Page segmentation data:
Segment Open

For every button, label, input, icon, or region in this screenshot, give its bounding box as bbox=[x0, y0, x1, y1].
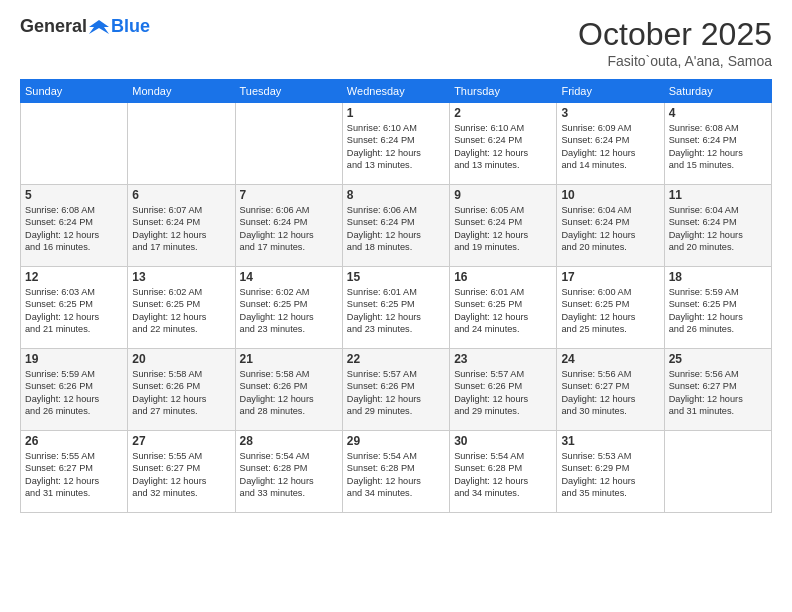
day-number: 4 bbox=[669, 106, 767, 120]
cell-sun-info: Sunrise: 6:02 AM Sunset: 6:25 PM Dayligh… bbox=[240, 286, 338, 336]
day-number: 16 bbox=[454, 270, 552, 284]
calendar-cell: 22Sunrise: 5:57 AM Sunset: 6:26 PM Dayli… bbox=[342, 349, 449, 431]
calendar-week-3: 12Sunrise: 6:03 AM Sunset: 6:25 PM Dayli… bbox=[21, 267, 772, 349]
col-header-tuesday: Tuesday bbox=[235, 80, 342, 103]
day-number: 9 bbox=[454, 188, 552, 202]
cell-sun-info: Sunrise: 5:59 AM Sunset: 6:26 PM Dayligh… bbox=[25, 368, 123, 418]
cell-sun-info: Sunrise: 6:06 AM Sunset: 6:24 PM Dayligh… bbox=[347, 204, 445, 254]
title-block: October 2025 Fasito`outa, A'ana, Samoa bbox=[578, 16, 772, 69]
calendar-cell bbox=[664, 431, 771, 513]
cell-sun-info: Sunrise: 6:09 AM Sunset: 6:24 PM Dayligh… bbox=[561, 122, 659, 172]
day-number: 5 bbox=[25, 188, 123, 202]
cell-sun-info: Sunrise: 6:04 AM Sunset: 6:24 PM Dayligh… bbox=[669, 204, 767, 254]
calendar-cell bbox=[235, 103, 342, 185]
day-number: 2 bbox=[454, 106, 552, 120]
calendar-cell: 28Sunrise: 5:54 AM Sunset: 6:28 PM Dayli… bbox=[235, 431, 342, 513]
calendar-cell: 23Sunrise: 5:57 AM Sunset: 6:26 PM Dayli… bbox=[450, 349, 557, 431]
day-number: 20 bbox=[132, 352, 230, 366]
cell-sun-info: Sunrise: 6:10 AM Sunset: 6:24 PM Dayligh… bbox=[347, 122, 445, 172]
calendar-cell: 16Sunrise: 6:01 AM Sunset: 6:25 PM Dayli… bbox=[450, 267, 557, 349]
cell-sun-info: Sunrise: 6:04 AM Sunset: 6:24 PM Dayligh… bbox=[561, 204, 659, 254]
col-header-monday: Monday bbox=[128, 80, 235, 103]
calendar-cell: 10Sunrise: 6:04 AM Sunset: 6:24 PM Dayli… bbox=[557, 185, 664, 267]
day-number: 15 bbox=[347, 270, 445, 284]
day-number: 12 bbox=[25, 270, 123, 284]
cell-sun-info: Sunrise: 5:59 AM Sunset: 6:25 PM Dayligh… bbox=[669, 286, 767, 336]
day-number: 3 bbox=[561, 106, 659, 120]
calendar-cell: 21Sunrise: 5:58 AM Sunset: 6:26 PM Dayli… bbox=[235, 349, 342, 431]
calendar-cell: 6Sunrise: 6:07 AM Sunset: 6:24 PM Daylig… bbox=[128, 185, 235, 267]
calendar-week-1: 1Sunrise: 6:10 AM Sunset: 6:24 PM Daylig… bbox=[21, 103, 772, 185]
header: General Blue October 2025 Fasito`outa, A… bbox=[20, 16, 772, 69]
col-header-thursday: Thursday bbox=[450, 80, 557, 103]
day-number: 13 bbox=[132, 270, 230, 284]
cell-sun-info: Sunrise: 5:53 AM Sunset: 6:29 PM Dayligh… bbox=[561, 450, 659, 500]
calendar-cell: 29Sunrise: 5:54 AM Sunset: 6:28 PM Dayli… bbox=[342, 431, 449, 513]
calendar-cell: 30Sunrise: 5:54 AM Sunset: 6:28 PM Dayli… bbox=[450, 431, 557, 513]
day-number: 22 bbox=[347, 352, 445, 366]
day-number: 29 bbox=[347, 434, 445, 448]
calendar-cell bbox=[128, 103, 235, 185]
day-number: 25 bbox=[669, 352, 767, 366]
calendar-cell: 31Sunrise: 5:53 AM Sunset: 6:29 PM Dayli… bbox=[557, 431, 664, 513]
cell-sun-info: Sunrise: 5:57 AM Sunset: 6:26 PM Dayligh… bbox=[347, 368, 445, 418]
cell-sun-info: Sunrise: 6:03 AM Sunset: 6:25 PM Dayligh… bbox=[25, 286, 123, 336]
calendar-cell: 3Sunrise: 6:09 AM Sunset: 6:24 PM Daylig… bbox=[557, 103, 664, 185]
calendar: SundayMondayTuesdayWednesdayThursdayFrid… bbox=[20, 79, 772, 513]
cell-sun-info: Sunrise: 5:55 AM Sunset: 6:27 PM Dayligh… bbox=[25, 450, 123, 500]
calendar-cell: 5Sunrise: 6:08 AM Sunset: 6:24 PM Daylig… bbox=[21, 185, 128, 267]
day-number: 21 bbox=[240, 352, 338, 366]
day-number: 31 bbox=[561, 434, 659, 448]
calendar-cell: 19Sunrise: 5:59 AM Sunset: 6:26 PM Dayli… bbox=[21, 349, 128, 431]
calendar-cell: 27Sunrise: 5:55 AM Sunset: 6:27 PM Dayli… bbox=[128, 431, 235, 513]
day-number: 19 bbox=[25, 352, 123, 366]
cell-sun-info: Sunrise: 6:00 AM Sunset: 6:25 PM Dayligh… bbox=[561, 286, 659, 336]
svg-marker-0 bbox=[89, 20, 109, 34]
calendar-cell: 15Sunrise: 6:01 AM Sunset: 6:25 PM Dayli… bbox=[342, 267, 449, 349]
day-number: 27 bbox=[132, 434, 230, 448]
cell-sun-info: Sunrise: 6:01 AM Sunset: 6:25 PM Dayligh… bbox=[454, 286, 552, 336]
col-header-wednesday: Wednesday bbox=[342, 80, 449, 103]
cell-sun-info: Sunrise: 6:10 AM Sunset: 6:24 PM Dayligh… bbox=[454, 122, 552, 172]
day-number: 30 bbox=[454, 434, 552, 448]
day-number: 18 bbox=[669, 270, 767, 284]
calendar-cell: 8Sunrise: 6:06 AM Sunset: 6:24 PM Daylig… bbox=[342, 185, 449, 267]
logo: General Blue bbox=[20, 16, 150, 37]
calendar-cell: 14Sunrise: 6:02 AM Sunset: 6:25 PM Dayli… bbox=[235, 267, 342, 349]
cell-sun-info: Sunrise: 5:58 AM Sunset: 6:26 PM Dayligh… bbox=[132, 368, 230, 418]
calendar-cell: 4Sunrise: 6:08 AM Sunset: 6:24 PM Daylig… bbox=[664, 103, 771, 185]
calendar-cell: 12Sunrise: 6:03 AM Sunset: 6:25 PM Dayli… bbox=[21, 267, 128, 349]
logo-general-text: General bbox=[20, 16, 87, 37]
cell-sun-info: Sunrise: 5:58 AM Sunset: 6:26 PM Dayligh… bbox=[240, 368, 338, 418]
calendar-cell bbox=[21, 103, 128, 185]
cell-sun-info: Sunrise: 6:02 AM Sunset: 6:25 PM Dayligh… bbox=[132, 286, 230, 336]
day-number: 23 bbox=[454, 352, 552, 366]
calendar-week-2: 5Sunrise: 6:08 AM Sunset: 6:24 PM Daylig… bbox=[21, 185, 772, 267]
calendar-cell: 18Sunrise: 5:59 AM Sunset: 6:25 PM Dayli… bbox=[664, 267, 771, 349]
logo-bird-icon bbox=[89, 20, 109, 34]
calendar-cell: 13Sunrise: 6:02 AM Sunset: 6:25 PM Dayli… bbox=[128, 267, 235, 349]
day-number: 8 bbox=[347, 188, 445, 202]
day-number: 10 bbox=[561, 188, 659, 202]
cell-sun-info: Sunrise: 6:08 AM Sunset: 6:24 PM Dayligh… bbox=[25, 204, 123, 254]
cell-sun-info: Sunrise: 6:06 AM Sunset: 6:24 PM Dayligh… bbox=[240, 204, 338, 254]
cell-sun-info: Sunrise: 5:56 AM Sunset: 6:27 PM Dayligh… bbox=[561, 368, 659, 418]
col-header-friday: Friday bbox=[557, 80, 664, 103]
cell-sun-info: Sunrise: 6:05 AM Sunset: 6:24 PM Dayligh… bbox=[454, 204, 552, 254]
cell-sun-info: Sunrise: 6:07 AM Sunset: 6:24 PM Dayligh… bbox=[132, 204, 230, 254]
calendar-week-5: 26Sunrise: 5:55 AM Sunset: 6:27 PM Dayli… bbox=[21, 431, 772, 513]
day-number: 1 bbox=[347, 106, 445, 120]
day-number: 24 bbox=[561, 352, 659, 366]
cell-sun-info: Sunrise: 5:57 AM Sunset: 6:26 PM Dayligh… bbox=[454, 368, 552, 418]
cell-sun-info: Sunrise: 5:54 AM Sunset: 6:28 PM Dayligh… bbox=[347, 450, 445, 500]
calendar-cell: 2Sunrise: 6:10 AM Sunset: 6:24 PM Daylig… bbox=[450, 103, 557, 185]
day-number: 26 bbox=[25, 434, 123, 448]
page: General Blue October 2025 Fasito`outa, A… bbox=[0, 0, 792, 612]
calendar-cell: 24Sunrise: 5:56 AM Sunset: 6:27 PM Dayli… bbox=[557, 349, 664, 431]
day-number: 6 bbox=[132, 188, 230, 202]
logo-blue-text: Blue bbox=[111, 16, 150, 37]
cell-sun-info: Sunrise: 5:56 AM Sunset: 6:27 PM Dayligh… bbox=[669, 368, 767, 418]
calendar-week-4: 19Sunrise: 5:59 AM Sunset: 6:26 PM Dayli… bbox=[21, 349, 772, 431]
calendar-header-row: SundayMondayTuesdayWednesdayThursdayFrid… bbox=[21, 80, 772, 103]
cell-sun-info: Sunrise: 5:55 AM Sunset: 6:27 PM Dayligh… bbox=[132, 450, 230, 500]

Segment Closed

**What the task requires**.
Pull out each line of the entries that contains "Fasito".

**Solution to the problem**.
title-block: October 2025 Fasito`outa, A'ana, Samoa bbox=[578, 16, 772, 69]
header: General Blue October 2025 Fasito`outa, A… bbox=[20, 16, 772, 69]
page: General Blue October 2025 Fasito`outa, A… bbox=[0, 0, 792, 612]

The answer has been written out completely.